Hello! In the paper you also use the symbolic BPS-FH dataset for comparisons. I have some MIDI files I would like to test this model on, but since I am new to pretty much everything related to AI, I have no idea which changes are necessary to apply this code to symbolic data, particularly how to integrate tonal centroids and chord change. Is there a chance you can provide a quick summarization or something like this? I would appreciate it.

Tsung-Ping commented 3 years ago

Hi!

You can feed any type of data into the model as long as the data are represented as sequences of features. For example, you can transcribe your midi files into piano-roll representations (using package like pretty_midi), compute tonal centroids from the piano rolls, and naively concatenate the tonal centroid features and the piano roll representations. As for the chord change, it is processed inside the model, so you don't need to care about it. Note that you need to change the hyperparameters of the model (e.g., n_steps, frequency_size, etc.) according to your data shape.

Another way is to synthesize the midi files to audios, and then feed them into the model.

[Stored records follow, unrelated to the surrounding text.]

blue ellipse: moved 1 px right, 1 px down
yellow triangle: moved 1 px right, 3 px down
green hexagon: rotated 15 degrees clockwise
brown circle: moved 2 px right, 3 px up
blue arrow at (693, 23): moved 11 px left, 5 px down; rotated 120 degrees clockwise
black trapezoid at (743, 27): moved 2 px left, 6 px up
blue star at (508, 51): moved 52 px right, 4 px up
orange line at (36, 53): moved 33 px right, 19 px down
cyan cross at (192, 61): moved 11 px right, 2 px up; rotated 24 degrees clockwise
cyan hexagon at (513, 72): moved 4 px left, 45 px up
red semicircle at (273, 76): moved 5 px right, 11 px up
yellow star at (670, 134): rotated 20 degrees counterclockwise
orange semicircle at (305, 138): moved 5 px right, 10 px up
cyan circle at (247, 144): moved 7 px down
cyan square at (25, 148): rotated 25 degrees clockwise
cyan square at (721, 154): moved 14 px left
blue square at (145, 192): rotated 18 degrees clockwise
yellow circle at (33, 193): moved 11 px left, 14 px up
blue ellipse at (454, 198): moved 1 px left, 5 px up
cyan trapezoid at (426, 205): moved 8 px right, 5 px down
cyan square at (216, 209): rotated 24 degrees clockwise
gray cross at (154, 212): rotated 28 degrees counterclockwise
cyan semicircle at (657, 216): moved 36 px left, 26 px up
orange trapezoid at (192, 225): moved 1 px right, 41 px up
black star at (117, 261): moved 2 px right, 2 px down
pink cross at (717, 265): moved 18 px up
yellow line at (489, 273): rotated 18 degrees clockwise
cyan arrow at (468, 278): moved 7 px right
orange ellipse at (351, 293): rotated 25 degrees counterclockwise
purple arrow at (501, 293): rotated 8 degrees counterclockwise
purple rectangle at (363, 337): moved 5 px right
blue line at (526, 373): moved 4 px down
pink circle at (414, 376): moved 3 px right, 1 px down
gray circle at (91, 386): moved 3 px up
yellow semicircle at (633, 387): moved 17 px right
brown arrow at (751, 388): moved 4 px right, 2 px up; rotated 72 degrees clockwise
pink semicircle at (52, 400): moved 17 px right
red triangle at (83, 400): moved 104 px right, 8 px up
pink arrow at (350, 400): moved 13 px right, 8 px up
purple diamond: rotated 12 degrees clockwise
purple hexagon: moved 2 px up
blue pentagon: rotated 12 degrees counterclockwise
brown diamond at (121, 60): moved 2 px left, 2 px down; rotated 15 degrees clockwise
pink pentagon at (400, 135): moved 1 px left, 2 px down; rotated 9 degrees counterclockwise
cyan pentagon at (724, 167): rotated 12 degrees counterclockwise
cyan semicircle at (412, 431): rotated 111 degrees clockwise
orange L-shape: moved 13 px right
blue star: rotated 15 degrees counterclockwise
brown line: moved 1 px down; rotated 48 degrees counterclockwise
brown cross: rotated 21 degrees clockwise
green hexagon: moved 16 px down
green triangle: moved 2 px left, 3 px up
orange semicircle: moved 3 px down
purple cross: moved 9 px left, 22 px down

You are recommended to visit omnizart, a project of our lab, whose chord recognition part employ the Harmony Transformer, and can process audio data directly.

ajmehrlich commented 3 years ago

Thank you for your response. I'll try your suggestions.

I have another question: You opened another repository for harmony transformer v2, but it's empty. Do you plan to release it soon or will this take a while?

Tsung-Ping commented 3 years ago

Hi,

I will release the code in a few weeks.